We decided to test combinations including VRC (VRC + CSF, VRC + AMB, and VRC + PSC) since these combinations partially fulfil what Spellberg et al. considered as characteristics that drugs combinations may have to be studied as potential options of mucormycosis treatment [4]. Thus, these drugs are agents already approved and with good efficacy and safety. However, there is no data regarding survival improvement in animal models of mucormycosis. In this work, the tested combinations improve caterpillar survival in a strain depending manner (higher survival in R. microsporus than in R. oryzae infected larvae). We also chose to test combinations of drugs with VRC based in reports where combinations that included azole drugs showed to be synergistic against azole resistant fungi [39,40,41] and that the pre-exposure to triazoles enhanced AMB activity against Rhizopus spp. [42]. The results shown here demonstrate that combinations of drugs that included VRC (+ AMB and + CSF) produce a morphological change in the hyphae of some Mucorales strains (not observed when treated with the antifungals alone). When these morphological modifications were observed, a better survival of G. mellonella caterpillars was obtained. Thus, it seems that microscopically observed HA correlates better with survival improvement than ΣFICI. The substantial reduction, especially in AMB doses, would signify a concomitant reduction in toxicity in a hypothetical combined treatment. Moreover, considering that some authors showed that Mucormycosis should be taken into account in patients receiving VRC as Aspergillosis prophylaxis [43,44,45], VRC plus a low AMB dose should be studied as a preemptive treatment option for both Aspergillosis and Mucormycosis, especially in immunosuppressed patients with diabetes and/or malnutrition [43].

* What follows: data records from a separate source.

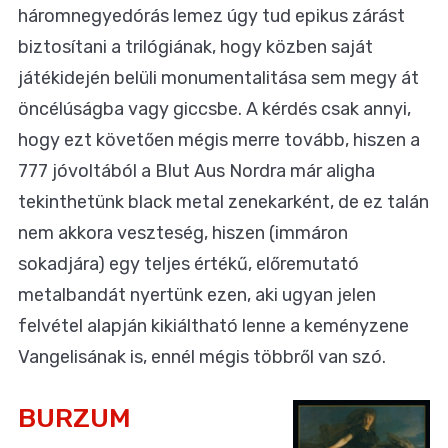
háromnegyedórás lemez úgy tud epikus zárást
biztosítani a trilógiának, hogy közben saját
játékidején belüli monumentalitása sem megy át
öncélúságba vagy giccsbe. A kérdés csak annyi,
hogy ezt követően mégis merre tovább, hiszen a
777 jóvoltából a Blut Aus Nordra már aligha
tekinthetünk black metal zenekarként, de ez talán
nem akkora veszteség, hiszen (immáron
sokadjára) egy teljes értékű, előremutató
metalbandát nyertünk ezen, aki ugyan jelen
felvétel alapján kikiáltható lenne a keményzene
Vangelisának is, ennél mégis többről van szó.
BURZUM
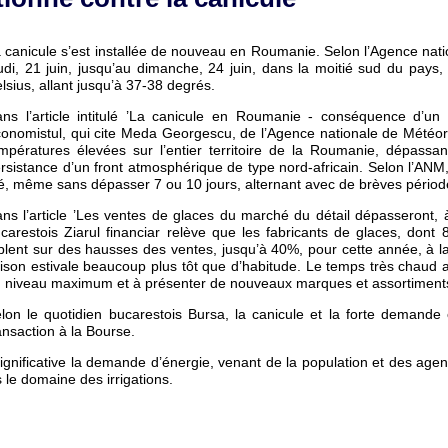
 canicule s’est installée de nouveau en Roumanie. Selon l’Agence nati
udi, 21 juin, jusqu’au dimanche, 24 juin, dans la moitié sud du pay
lsius, allant jusqu’à 37-38 degrés.
ns l’article intitulé ’La canicule en Roumanie - conséquence d’un f
onomistul, qui cite Meda Georgescu, de l’Agence nationale de Météorol
mpératures élevées sur l’entier territoire de la Roumanie, dépassant
rsistance d’un front atmosphérique de type nord-africain. Selon l’ANM
é, même sans dépasser 7 ou 10 jours, alternant avec de brèves pério
ns l’article ’Les ventes de glaces du marché du détail dépasseront, à
carestois Ziarul financiar relève que les fabricants de glaces, dont
blent sur des hausses des ventes, jusqu’à 40%, pour cette année, à l
ison estivale beaucoup plus tôt que d’habitude. Le temps très chau
 niveau maximum et à présenter de nouveaux marques et assortiment
lon le quotidien bucarestois Bursa, la canicule et la forte demande 
ansaction à la Bourse.
nificative la demande d’énergie, venant de la population et des agent
 le domaine des irrigations.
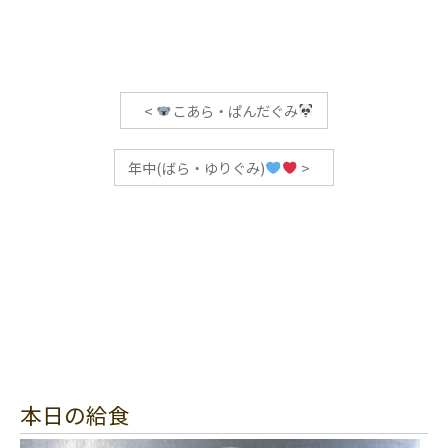
<
こあら・ぱんだぐみ
年中(ばら・ゆりぐみ)
>
本日の給食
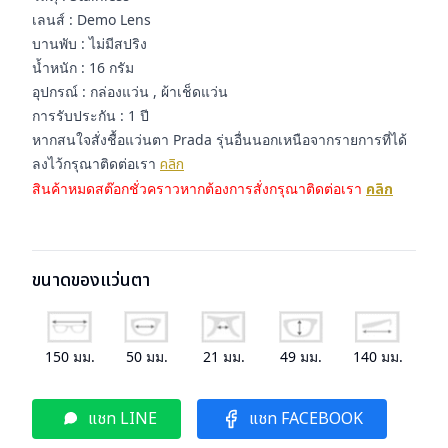
เลนส์ : Demo Lens
บานพับ : ไม่มีสปริง
น้ำหนัก : 16 กรัม
อุปกรณ์ : กล่องแว่น , ผ้าเช็ดแว่น
การรับประกัน : 1 ปี
หากสนใจสั่งชื้อแว่นตา Prada รุ่นอื่นนอกเหนือจากรายการที่ได้
ลงไว้กรุณาติดต่อเรา
คลิก
สินค้าหมดสต๊อกชั่วคราวหากต้องการสั่งกรุณาติดต่อเรา
คลิก
ขนาดของแว่นตา
150
มม.
50
มม.
21
มม.
49
มม.
140
มม.
แชท LINE
แชท FACEBOOK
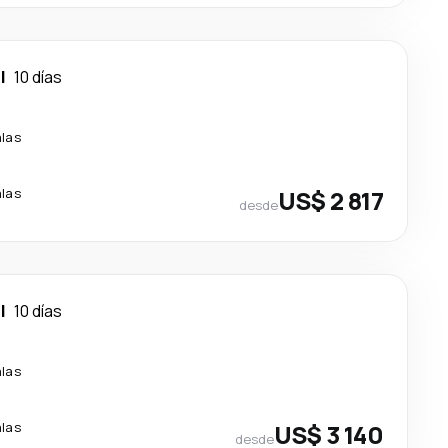
l
10 días
las
las
US$ 2 817
desde
l
10 días
las
las
US$ 3 140
desde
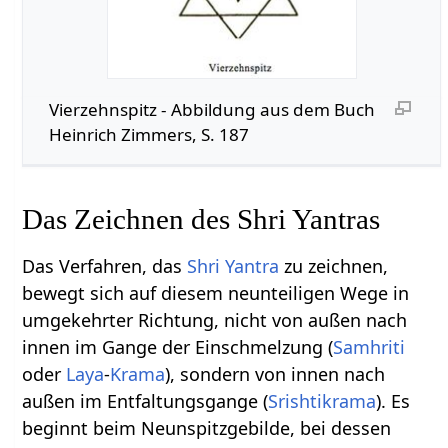
Vierzehnspitz - Abbildung aus dem Buch
Heinrich Zimmers, S. 187
Das Zeichnen des Shri Yantras
Das Verfahren, das
Shri
Yantra
zu zeichnen,
bewegt sich auf diesem neunteiligen Wege in
umgekehrter Richtung, nicht von außen nach
innen im Gange der Einschmelzung (
Samhriti
oder
Laya
-
Krama
), sondern von innen nach
außen im Entfaltungsgange (
Srishti
krama
). Es
beginnt beim Neunspitzgebilde, bei dessen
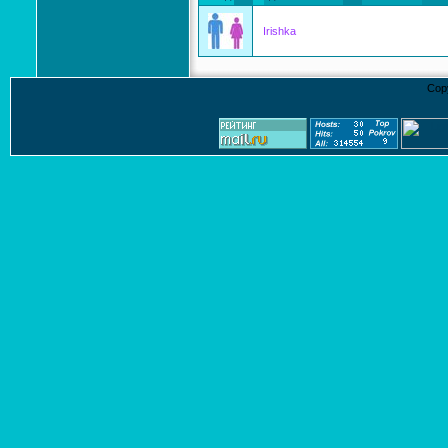
Irishka
Cop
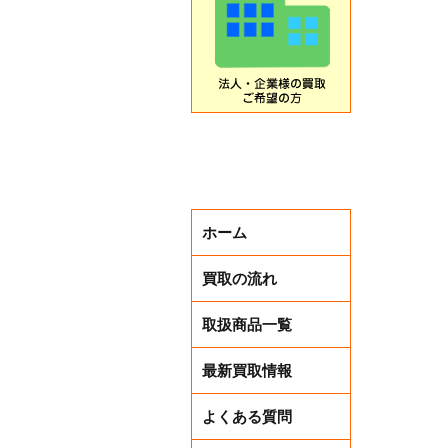
営業のお
ホーム
買取の流れ
取扱商品一覧
最新買取情報
よくある質問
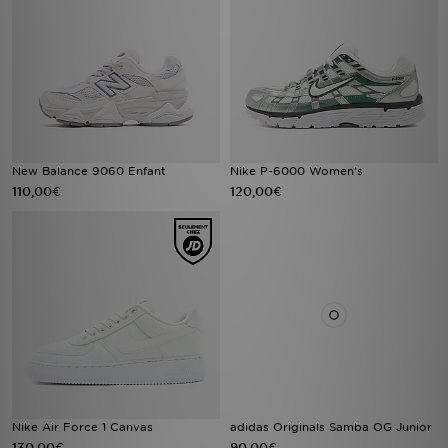
New Balance 9060 Enfant
Nike P-6000 Women's
110,00€
120,00€
Nike Air Force 1 Canvas
adidas Originals Samba OG Junior
130,00€
90,00€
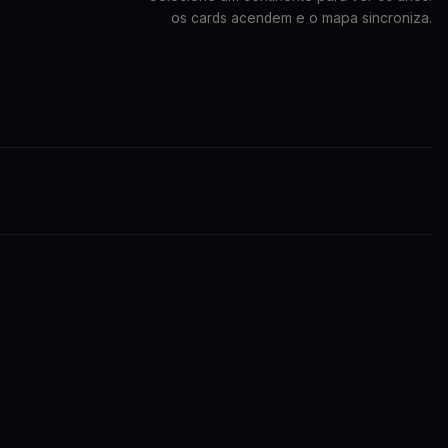
os cards acendem e o mapa sincroniza.
🇭🇺
🇳🇴
EUROPA
EUROPA
2014
2024
Hungria
Noruega
4 álbuns · 44 fotos
2 álbuns · 51 fotos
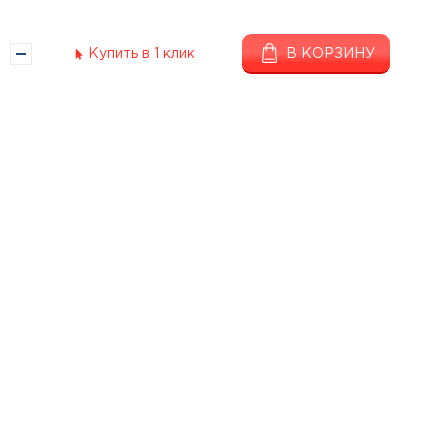
Купить в 1 клик
В КОРЗИНУ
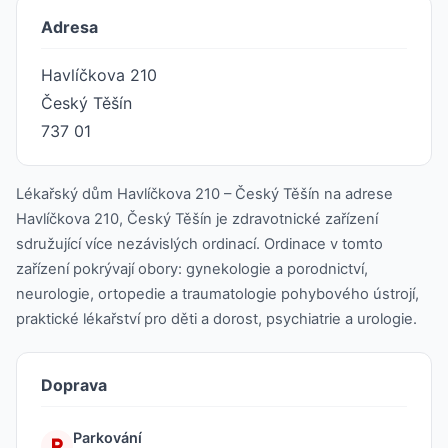
Adresa
Havlíčkova 210
Český Těšín
737 01
Lékařský dům Havlíčkova 210 – Český Těšín na adrese
Havlíčkova 210, Český Těšín je zdravotnické zařízení
sdružující více nezávislých ordinací. Ordinace v tomto
zařízení pokrývají obory: gynekologie a porodnictví,
neurologie, ortopedie a traumatologie pohybového ústrojí,
praktické lékařství pro děti a dorost, psychiatrie a urologie.
Doprava
Parkování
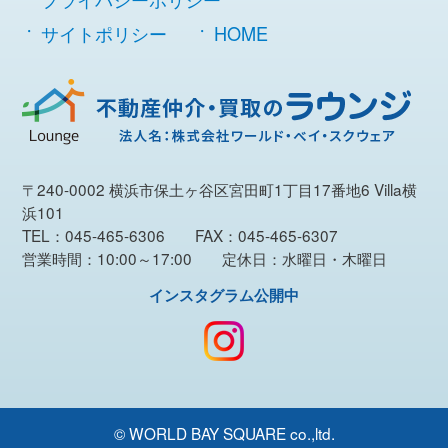
サイトポリシー
HOME
〒240-0002 横浜市保土ヶ谷区宮田町1丁目17番地6 Villa横
浜101
TEL：045-465-6306 FAX：045-465-6307
営業時間：10:00～17:00 定休日：水曜日・木曜日
インスタグラム公開中
© WORLD BAY SQUARE co.,ltd.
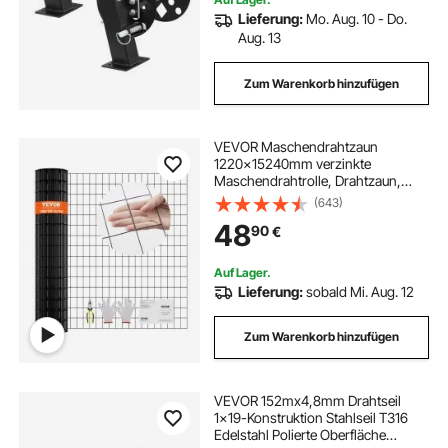
Lieferung:
Mo. Aug. 10 - Do.
Aug. 13
Zum Warenkorb hinzufügen
VEVOR Maschendrahtzaun
1220x15240mm verzinkte
Maschendrahtrolle, Drahtzaun,
Metalldrahtgeflecht mit
(643)
Vinylbeschichtung für
48
90
€
Hühnerstallbarrieren, Kaninchen-
und Schlangenzäune,
Geflügelgehege
Auf Lager.
Lieferung:
sobald Mi. Aug. 12
Zum Warenkorb hinzufügen
VEVOR 152mx4,8mm Drahtseil
1x19-Konstruktion Stahlseil T316
Edelstahl Polierte Oberfläche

When using VRC + CSF in the G. mellonella model, a survival improvement was also seen. It is difficult to explain how VRC is able to improve the performance of AMB and CSF when combined. However, earlier reports have demonstrated that CSF enhances the activity of other drugs against intrinsic echinocandin resistant fungi as Cryptococcus spp. and Fusarium spp. [46,47]. Similarly, combinations that included azole drugs showed to be synergistic against azole resistant fungi [39,41,48]. On the contrary, a recent work demonstrated that micafungin did not enhance the activity of isavuconazole in a murine model of mucormycosis [5]. However, this lack of improvement in the survival rate would be also related with the limited efficacy seen for this newly commercialized azole reported by Maurer et al. using a G. mellonella model of mucormycosis [49].

This work would be a starting point to understand how antifungal combinations alter Mucorales hyphae and contribute to G. mellonella survival improvement. However, further work is necessary to confirm the clinical applicability of our observations, to evaluate the relative concentrations and the pharmacodynamics of the tested antifungals within caterpillar tissues and to clarify the molecular mechanism involved in the alteration of Mucorales hyphae.